When you run the script via:

make psych-ch16

you will see printed output that includes:

  • a preview of the simulated dataset,

  • the simple regression slope, intercept, \(R^2\), and standard error of the estimate,

  • the multiple regression summary from pingouin,

  • and file paths where the data, table, and figure were saved.

Files written by the lab

The script saves three main artifacts:

  • data/synthetic/psych_ch16_regression.csv

    The simulated psychology dataset used for all analyses.

  • outputs/track_b/ch16_regression_summary.csv

    A CSV file containing the multiple regression summary table produced by pingouin.linear_regression().

  • outputs/track_b/ch16_regression_fit.png

    A scatterplot of study hours and exam scores with the regression line superimposed.

These files make it easy to reproduce the main figures and tables for homework, lecture slides, or exam preparation.

PyStatsV1 and Pingouin together

As in Chapters 14 and 15, we treat pingouin as a trusted reference implementation.

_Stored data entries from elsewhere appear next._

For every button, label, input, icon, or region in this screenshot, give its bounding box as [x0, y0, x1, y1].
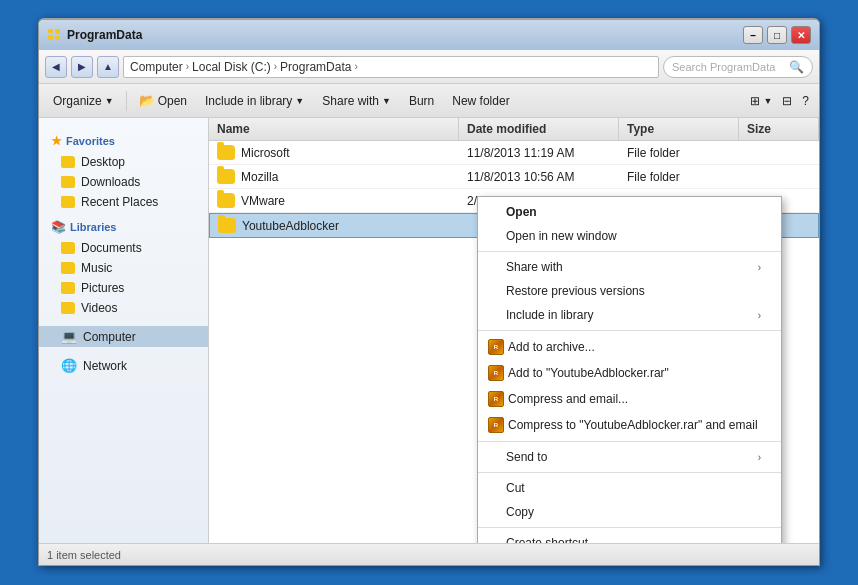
- ctx-separator-sep5: [478, 527, 781, 528]
- forward-button[interactable]: ▶: [71, 56, 93, 78]
- ctx-item-open_new_window[interactable]: Open in new window: [478, 224, 781, 248]
- ctx-item-compress_email[interactable]: RCompress and email...: [478, 386, 781, 412]
- include-library-button[interactable]: Include in library ▼: [197, 89, 312, 113]
- ctx-label-open: Open: [506, 205, 537, 219]
- title-bar: ProgramData – □ ✕: [39, 20, 819, 50]
- sidebar-item-videos[interactable]: Videos: [39, 298, 208, 318]
- breadcrumb-dropdown[interactable]: ›: [354, 61, 357, 72]
- burn-label: Burn: [409, 94, 434, 108]
- pictures-icon: [61, 282, 75, 294]
- ctx-item-create_shortcut[interactable]: Create shortcut: [478, 531, 781, 543]
- sidebar-item-music[interactable]: Music: [39, 258, 208, 278]
- ctx-item-copy[interactable]: Copy: [478, 500, 781, 524]
- ctx-separator-sep4: [478, 472, 781, 473]
- column-headers: Name Date modified Type Size: [209, 118, 819, 141]
- ctx-item-add_rar[interactable]: RAdd to "YoutubeAdblocker.rar": [478, 360, 781, 386]
- search-placeholder: Search ProgramData: [672, 61, 775, 73]
- share-with-label: Share with: [322, 94, 379, 108]
- ctx-label-include_library: Include in library: [506, 308, 593, 322]
- back-button[interactable]: ◀: [45, 56, 67, 78]
- close-button[interactable]: ✕: [791, 26, 811, 44]
- toolbar: Organize ▼ 📂 Open Include in library ▼ S…: [39, 84, 819, 118]
- col-date[interactable]: Date modified: [459, 118, 619, 140]
- ctx-label-share_with: Share with: [506, 260, 563, 274]
- svg-rect-1: [48, 35, 53, 40]
- ctx-item-open[interactable]: Open: [478, 200, 781, 224]
- file-name-vmware: VMware: [209, 189, 459, 212]
- col-type[interactable]: Type: [619, 118, 739, 140]
- minimize-button[interactable]: –: [743, 26, 763, 44]
- ctx-separator-sep1: [478, 251, 781, 252]
- file-type-microsoft: File folder: [619, 141, 739, 164]
- mozilla-folder-icon: [217, 169, 235, 184]
- layout-button[interactable]: ⊟: [778, 89, 796, 113]
- rar-icon-compress_email: R: [488, 391, 504, 407]
- share-with-button[interactable]: Share with ▼: [314, 89, 399, 113]
- sidebar-spacer2: [39, 347, 208, 355]
- svg-rect-0: [48, 29, 53, 33]
- vmware-folder-icon: [217, 193, 235, 208]
- sidebar-item-network[interactable]: 🌐 Network: [39, 355, 208, 376]
- breadcrumb-computer[interactable]: Computer: [130, 60, 183, 74]
- breadcrumb-program-data[interactable]: ProgramData: [280, 60, 351, 74]
- sidebar: ★ Favorites Desktop Downloads Recent Pla…: [39, 118, 209, 543]
- file-area: Name Date modified Type Size Microsoft 1…: [209, 118, 819, 543]
- organize-chevron: ▼: [105, 96, 114, 106]
- youtubeadblocker-folder-icon: [218, 218, 236, 233]
- file-name-microsoft: Microsoft: [209, 141, 459, 164]
- rar-icon-add_rar: R: [488, 365, 504, 381]
- sidebar-item-desktop[interactable]: Desktop: [39, 152, 208, 172]
- explorer-window: ProgramData – □ ✕ ◀ ▶ ▲ Computer › Local…: [38, 18, 820, 566]
- ctx-label-open_new_window: Open in new window: [506, 229, 617, 243]
- view-chevron: ▼: [763, 96, 772, 106]
- organize-button[interactable]: Organize ▼: [45, 89, 122, 113]
- file-name-youtubeadblocker: YoutubeAdblocker: [210, 214, 460, 237]
- window-icon: [47, 28, 61, 42]
- breadcrumb-local-disk[interactable]: Local Disk (C:): [192, 60, 271, 74]
- file-row-microsoft[interactable]: Microsoft 11/8/2013 11:19 AM File folder: [209, 141, 819, 165]
- file-date-mozilla: 11/8/2013 10:56 AM: [459, 165, 619, 188]
- downloads-icon: [61, 176, 75, 188]
- sidebar-spacer: [39, 318, 208, 326]
- sidebar-item-pictures[interactable]: Pictures: [39, 278, 208, 298]
- favorites-header: ★ Favorites: [39, 126, 208, 152]
- up-button[interactable]: ▲: [97, 56, 119, 78]
- file-date-microsoft: 11/8/2013 11:19 AM: [459, 141, 619, 164]
- new-folder-button[interactable]: New folder: [444, 89, 517, 113]
- toolbar-sep1: [126, 91, 127, 111]
- computer-icon: 💻: [61, 329, 77, 344]
- search-bar[interactable]: Search ProgramData 🔍: [663, 56, 813, 78]
- ctx-item-restore_prev[interactable]: Restore previous versions: [478, 279, 781, 303]
- ctx-arrow-share_with: ›: [758, 262, 761, 273]
- ctx-item-compress_rar_email[interactable]: RCompress to "YoutubeAdblocker.rar" and …: [478, 412, 781, 438]
- breadcrumb-bar[interactable]: Computer › Local Disk (C:) › ProgramData…: [123, 56, 659, 78]
- ctx-item-include_library[interactable]: Include in library›: [478, 303, 781, 327]
- open-button[interactable]: 📂 Open: [131, 89, 195, 113]
- status-bar: 1 item selected: [39, 543, 819, 565]
- search-icon[interactable]: 🔍: [789, 60, 804, 74]
- col-size[interactable]: Size: [739, 118, 819, 140]
- sidebar-item-recent-places[interactable]: Recent Places: [39, 192, 208, 212]
- sidebar-item-computer[interactable]: 💻 Computer: [39, 326, 208, 347]
- help-button[interactable]: ?: [798, 89, 813, 113]
- file-row-mozilla[interactable]: Mozilla 11/8/2013 10:56 AM File folder: [209, 165, 819, 189]
- ctx-label-compress_rar_email: Compress to "YoutubeAdblocker.rar" and e…: [508, 418, 758, 432]
- ctx-item-send_to[interactable]: Send to›: [478, 445, 781, 469]
- sidebar-item-downloads[interactable]: Downloads: [39, 172, 208, 192]
- sidebar-item-documents[interactable]: Documents: [39, 238, 208, 258]
- ctx-separator-sep3: [478, 441, 781, 442]
- ctx-item-add_archive[interactable]: RAdd to archive...: [478, 334, 781, 360]
- maximize-button[interactable]: □: [767, 26, 787, 44]
- ctx-label-compress_email: Compress and email...: [508, 392, 628, 406]
- svg-rect-2: [55, 29, 60, 34]
- ctx-label-create_shortcut: Create shortcut: [506, 536, 588, 543]
- ctx-item-cut[interactable]: Cut: [478, 476, 781, 500]
- burn-button[interactable]: Burn: [401, 89, 442, 113]
- open-label: Open: [158, 94, 187, 108]
- libraries-header: 📚 Libraries: [39, 212, 208, 238]
- col-name[interactable]: Name: [209, 118, 459, 140]
- star-icon: ★: [51, 134, 62, 148]
- ctx-item-share_with[interactable]: Share with›: [478, 255, 781, 279]
- view-button[interactable]: ⊞ ▼: [746, 89, 776, 113]
- window-controls: – □ ✕: [743, 26, 811, 44]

Our own helper functions use NumPy and pandas to compute regression quantities “from scratch”, and then we cross-check key numbers against pingouin.linear_regression().

This dual approach reinforces the core philosophy of PyStatsV1:

Don’t just calculate your results — engineer them.

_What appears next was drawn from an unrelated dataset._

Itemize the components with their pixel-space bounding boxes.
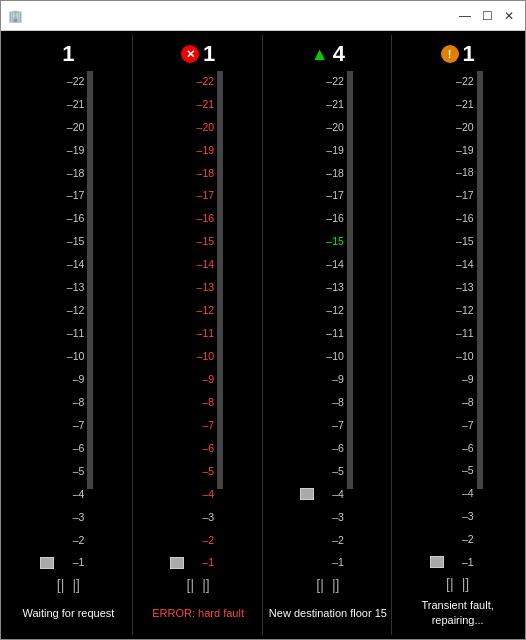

By writing small, well-tested functions and validating them against trusted libraries, students learn both the statistical ideas and the software engineering mindset needed for reproducible science.

Checklist: What You Should Be Able to Do

By the end of Chapter 16, you should be able to:

  • explain what the regression line \(\widehat{Y} = bX + a\) means in words,

  • interpret the slope and intercept in a psychology example,

  • describe how the least-squares method chooses the “best” line,

  • compute and interpret the standard error of the estimate,

  • explain the difference between simple and multiple regression,

  • interpret \(R^2\) and adjusted \(R^2\),

  • and run the Chapter 16 PyStatsV1 lab to build and evaluate a predictive model.